Recently released declassified documents that had been requested by the Senate for the Negroponte hearing were always on Negroponte's mind because they repeatedly articulated a concern over any bad publicity that could becloud his reputation. An undesirable outcome of this kind would have hardened opposition to President Reagan's extremely controversial policy of trying to suck Honduras into the Contra war in exchange for secret bribes to a number of that country's political and military officers, as well as hundreds of millions in U.S. funds being allocated for economic and military assistance programs to the Honduran regime.
Another high-profile case in which Negroponte claims to have intervened was the disappearance of a suspected leftist, Inés Murillo. A number of reports at the time stated that a U.S. Embassy (or perhaps a CIA) official had visited the Honduran torture facility known as INDUMIL, where Murillo was being held and tortured. The daughter of a prominent local family, Murillo's parents were relentless in trying to locate their daughter, even taking out a full-page advertisement in the Honduran newspaper, El Tiempo. Negroponte professedly vocalized concern over Murillo's status, again fearing bad press coverage, and brought up the matter when meeting with Honduran officials. Four days later, Murillo was, in effect, narrowly saved from a certain death when she was publicly sentenced to two years in prison.
Contra Connections
Starting in the early 1980s, Hondurans had become the primary U.S. support base for the Contra war. The Honduran Army provided facilities and logistical support in a swath of territory adjacent to Nicaragua which became known as "Contraland." Honduran channels were also used to funnel U.S. funds to the Contras, without disclosing their source, at a time when such funding to the rebels was prohibited by Congress, but was still flowing from other U.S. funding sources, including the CIA.

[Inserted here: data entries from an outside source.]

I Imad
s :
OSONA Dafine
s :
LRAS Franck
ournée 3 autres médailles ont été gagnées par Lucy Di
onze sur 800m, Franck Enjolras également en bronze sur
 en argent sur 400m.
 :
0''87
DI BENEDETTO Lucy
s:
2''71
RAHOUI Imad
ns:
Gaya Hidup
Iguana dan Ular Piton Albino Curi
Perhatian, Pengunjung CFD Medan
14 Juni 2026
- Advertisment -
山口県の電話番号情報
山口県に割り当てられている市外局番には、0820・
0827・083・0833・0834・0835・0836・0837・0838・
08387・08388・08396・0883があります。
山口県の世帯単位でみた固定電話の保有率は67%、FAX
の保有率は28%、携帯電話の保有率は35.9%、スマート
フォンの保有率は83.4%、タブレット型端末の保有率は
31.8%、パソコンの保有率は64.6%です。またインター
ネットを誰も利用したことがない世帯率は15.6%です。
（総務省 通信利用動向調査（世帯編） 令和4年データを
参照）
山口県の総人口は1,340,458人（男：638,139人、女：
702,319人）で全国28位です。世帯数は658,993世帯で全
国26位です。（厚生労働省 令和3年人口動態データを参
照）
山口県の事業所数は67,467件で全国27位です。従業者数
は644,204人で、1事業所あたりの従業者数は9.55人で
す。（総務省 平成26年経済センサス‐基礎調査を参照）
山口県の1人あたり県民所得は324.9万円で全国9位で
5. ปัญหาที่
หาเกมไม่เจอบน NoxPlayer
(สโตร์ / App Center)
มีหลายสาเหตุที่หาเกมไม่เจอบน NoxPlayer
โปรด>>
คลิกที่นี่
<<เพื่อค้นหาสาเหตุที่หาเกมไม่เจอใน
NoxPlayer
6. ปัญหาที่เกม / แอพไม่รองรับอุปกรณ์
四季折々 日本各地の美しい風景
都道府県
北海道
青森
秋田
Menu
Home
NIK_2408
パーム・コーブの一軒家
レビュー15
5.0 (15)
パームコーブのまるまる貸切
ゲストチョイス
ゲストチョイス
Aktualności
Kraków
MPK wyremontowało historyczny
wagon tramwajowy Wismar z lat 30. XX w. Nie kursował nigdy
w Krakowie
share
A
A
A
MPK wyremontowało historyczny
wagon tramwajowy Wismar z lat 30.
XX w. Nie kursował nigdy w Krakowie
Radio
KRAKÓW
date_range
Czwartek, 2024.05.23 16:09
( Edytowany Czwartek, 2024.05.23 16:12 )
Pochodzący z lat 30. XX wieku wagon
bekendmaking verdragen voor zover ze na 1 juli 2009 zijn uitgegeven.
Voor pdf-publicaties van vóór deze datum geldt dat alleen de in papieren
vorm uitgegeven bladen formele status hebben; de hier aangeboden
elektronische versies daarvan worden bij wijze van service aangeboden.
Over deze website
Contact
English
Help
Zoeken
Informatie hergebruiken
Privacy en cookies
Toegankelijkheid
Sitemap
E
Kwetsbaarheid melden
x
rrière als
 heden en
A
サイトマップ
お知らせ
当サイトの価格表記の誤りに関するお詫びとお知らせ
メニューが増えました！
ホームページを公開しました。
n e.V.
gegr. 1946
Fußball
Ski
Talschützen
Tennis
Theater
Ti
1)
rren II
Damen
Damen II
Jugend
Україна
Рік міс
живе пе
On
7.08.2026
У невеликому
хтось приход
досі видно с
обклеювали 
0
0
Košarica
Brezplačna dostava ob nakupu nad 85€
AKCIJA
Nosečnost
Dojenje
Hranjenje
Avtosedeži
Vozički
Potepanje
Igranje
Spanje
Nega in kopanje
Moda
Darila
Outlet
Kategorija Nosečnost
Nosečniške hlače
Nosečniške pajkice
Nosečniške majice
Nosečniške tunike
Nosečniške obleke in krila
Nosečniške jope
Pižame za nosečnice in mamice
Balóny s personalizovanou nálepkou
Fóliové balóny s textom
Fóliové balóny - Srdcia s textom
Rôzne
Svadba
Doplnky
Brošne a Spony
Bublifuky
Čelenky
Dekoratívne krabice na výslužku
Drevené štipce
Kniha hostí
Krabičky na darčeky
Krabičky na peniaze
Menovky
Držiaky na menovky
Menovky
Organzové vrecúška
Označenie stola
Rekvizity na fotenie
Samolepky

During his stint in Tegucigalpa, Negroponte expanded the embassy staff's size ten-fold and it came to house one of the largest CIA deployments in all of Latin America. The same scenario inevitably will be the case in Baghdad once Negroponte initiates his ambassadorship, and presides over what is being touted as the largest U.S. overseas diplomatic mission in the world, with anywhere from one to three thousand personnel being employed there. Hondurans frequently referred to Negroponte as the U.S. "proconsul" of the country, as his arrogant and stealthy style of operating was more like that of an intelligence officer than a traditional diplomat, redolent of his days as a young agent in Vietnam. Utilizing this persona, he was able to guarantee the cooperation of a Honduran base for the Contra rebel army through his domination of compromised local officials and institutions.